Value function approximations (VFAs)

The class of policies that have received the most attention in the research literature, but are one of the least used in practice, are those based on Bellman’s equation — which depend on the use of value function approximations to capture the impact of a decision now on the future.

Let’s back up. It all starts by deriving Bellman’s equation.

Jump to a section

Bellman’s optimality equation
A brief history of approximating Bellman’s equation
Approximating value functions
How well does it work?
Let the reader beware
For more information

Bellman’s optimality equation

We start by writing our objective function to maximize total contributions (we could minimize total costs) over all policies:

\[\max_\pi \mathbb{E}_W \Big\{ \sum_{t=0}^T C\big(S_t,\, X_t^\pi(S_t)\big) \,\Big|\, S_0 \Big\}\]
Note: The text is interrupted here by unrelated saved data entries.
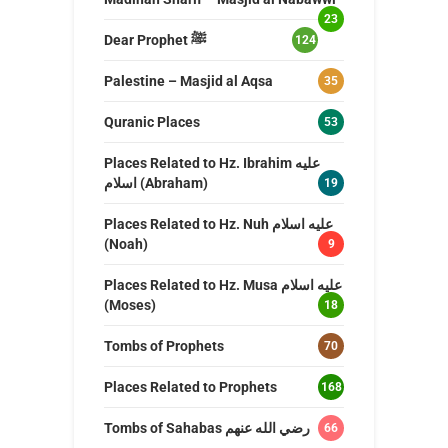
23
Dear Prophet ﷺ
124
Palestine – Masjid al Aqsa
35
Quranic Places
53
Places Related to Hz. Ibrahim عليه
اسلام (Abraham)
19
Places Related to Hz. Nuh عليه اسلام
(Noah)
9
Places Related to Hz. Musa عليه اسلام
(Moses)
18
Tombs of Prophets
70
Places Related to Prophets
168
Tombs of Sahabas رضي الله عنهم
66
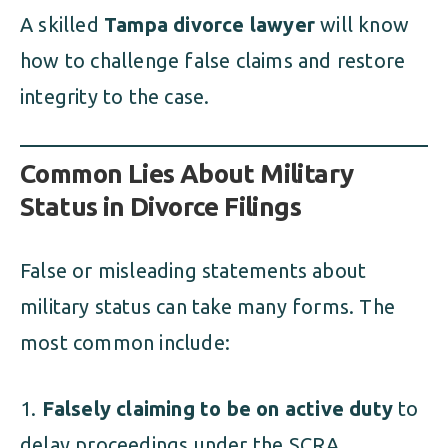
A skilled
Tampa divorce lawyer
will know
how to challenge false claims and restore
integrity to the case.
Common Lies About Military
Status in Divorce Filings
False or misleading statements about
military status can take many forms. The
most common include:
Falsely claiming to be on active duty
to
delay proceedings under the SCRA,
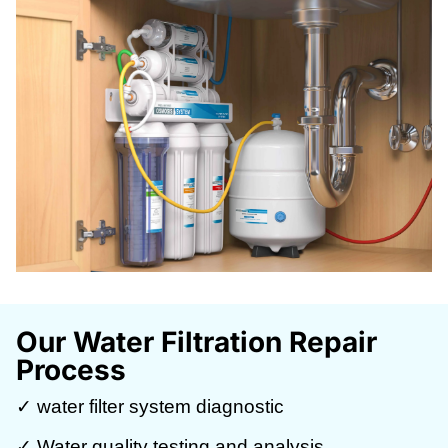
Our Water Filtration Repair
Process
✓ water filter system diagnostic
✓ Water quality testing and analysis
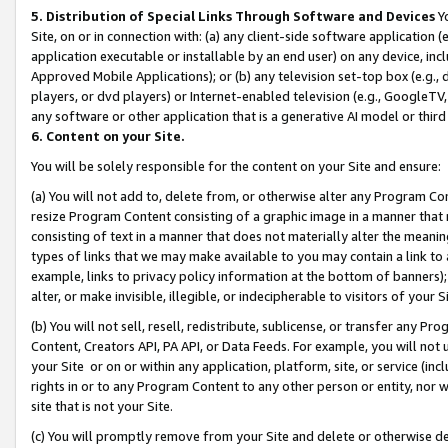
5. Distribution of Special Links Through Software and Devices
Yo
Site, on or in connection with: (a) any client-side software application 
application executable or installable by an end user) on any device, in
Approved Mobile Applications); or (b) any television set-top box (e.g., 
players, or dvd players) or Internet-enabled television (e.g., GoogleTV, 
any software or other application that is a generative AI model or thir
6. Content on your Site.
You will be solely responsible for the content on your Site and ensure:
(a) You will not add to, delete from, or otherwise alter any Program Co
resize Program Content consisting of a graphic image in a manner that
consisting of text in a manner that does not materially alter the meanin
types of links that we may make available to you may contain a link to 
example, links to privacy policy information at the bottom of banners);
alter, or make invisible, illegible, or indecipherable to visitors of your 
(b) You will not sell, resell, redistribute, sublicense, or transfer any 
Content, Creators API, PA API, or Data Feeds. For example, you will not 
your Site or on or within any application, platform, site, or service (in
rights in or to any Program Content to any other person or entity, nor wi
site that is not your Site.
(c) You will promptly remove from your Site and delete or otherwise d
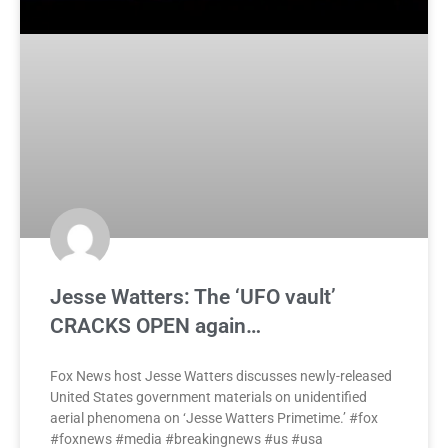
Jesse Watters: The ‘UFO vault’
CRACKS OPEN again…
Fox News host Jesse Watters discusses newly-released
United States government materials on unidentified
aerial phenomena on ‘Jesse Watters Primetime.’ #fox
#foxnews #media #breakingnews #us #usa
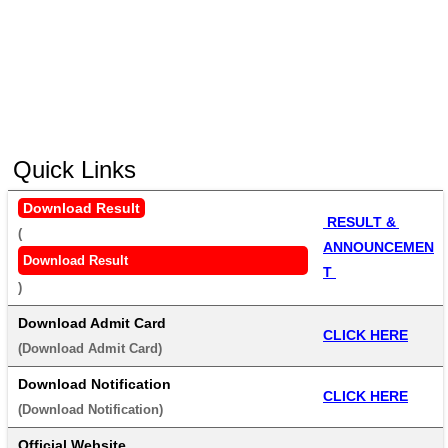
Quick Links
Download Result
 RESULT & 
(
ANNOUNCEMEN
Download Result
T 
) 
Download Admit Card
CLICK HERE
(
Download Admit Card
) 
Download Notification
CLICK HERE
(
Download Notification
) 
Official Website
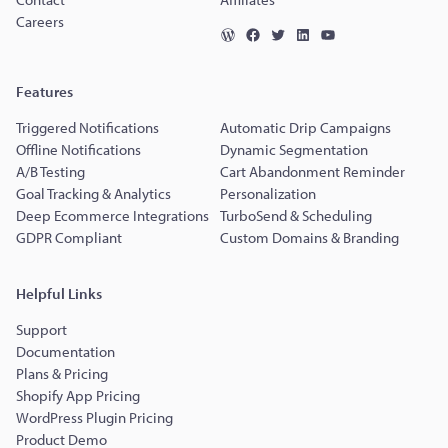
Careers
Features
Triggered Notifications
Automatic Drip Campaigns
Offline Notifications
Dynamic Segmentation
A/B Testing
Cart Abandonment Reminder
Goal Tracking & Analytics
Personalization
Deep Ecommerce Integrations
TurboSend & Scheduling
GDPR Compliant
Custom Domains & Branding
Helpful Links
Support
Documentation
Plans & Pricing
Shopify App Pricing
WordPress Plugin Pricing
Product Demo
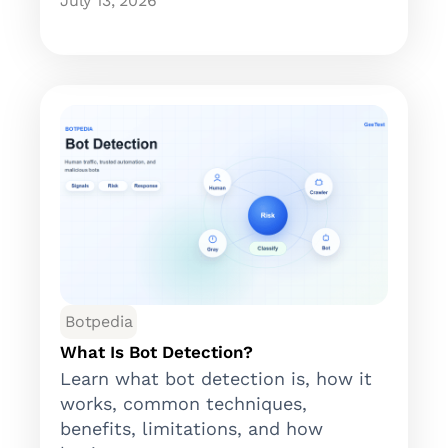
July 13, 2026
Botpedia
What Is Bot Detection?
Learn what bot detection is, how it
works, common techniques,
benefits, limitations, and how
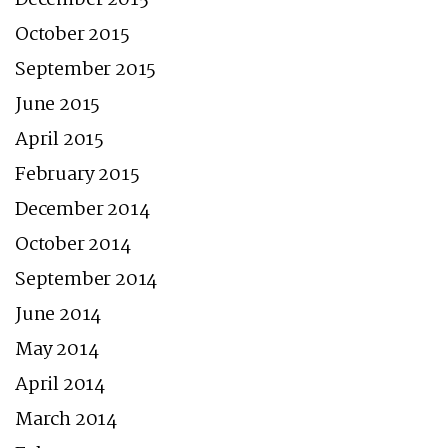
October 2015
September 2015
June 2015
April 2015
February 2015
December 2014
October 2014
September 2014
June 2014
May 2014
April 2014
March 2014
We can write an optimal policy by assuming we are in state $S_t$ at time $t$, and finding the decision $x_t$ and policy $\pi$ that optimize the objective from time $t$ onward:

\[X_t^*(S_t) = \arg\max_{x_t} \Big( C(S_t, x_t) + \mathbb{E}_{W_{t+1}} \Big\{ \max_\pi \Big\{ \mathbb{E}_{W_{t+2}, \ldots, W_T} \sum_{t'=t+1}^T C\big(S_{t'},\, X_{t'}^\pi(S_{t'})\big) \,\Big|\, S_{t+1} \Big\} \,\Big|\, S_t,\, x_t \Big\} \Big)\]

We capture the optimal value of starting at time $t+1$ in state $S_{t+1}$ in a single value function:

\[V_{t+1}(S_{t+1}) = \max_\pi \Big\{ \mathbb{E}_{W_{t+1}, \ldots, W_T} \sum_{t'=t+1}^T C\big(S_{t'},\, X_{t'}^\pi(S_{t'})\big) \,\Big|\, S_{t+1} \Big\}\]

We can now write our optimal policy using

\[X_t^*(S_t) = \arg\max_{x_t} \Big( C(S_t, x_t) + \mathbb{E}_{W_{t+1}} \{ V_{t+1}(S_{t+1}) \mid S_t \} \Big)\]

This equation then leads to the recursive equations for computing the value functions $V_t(S_t)$:

\[V_t(S_t) = \max_{x_t} \Big( C(S_t, x_t) + \mathbb{E}_{W_{t+1}} \{ V_{t+1}(S_{t+1}) \mid S_t \} \Big)\]

This is known as Bellman’s equation, where the expectation is typically written using the one-step probability transition matrix:

\[p(s' \mid s, x) = \text{Prob}[\, S_{t+1} = s' \mid S_t = s,\, x_t = x \,]\]

which allows us to write Bellman’s equation as

\[V_t(S_t) = \max_{x_t} \Big( C(S_t, x_t) + \sum_{s' \in \mathcal{S}} p(s' \mid S_t, x_t) V_{t+1}(s') \Big)\]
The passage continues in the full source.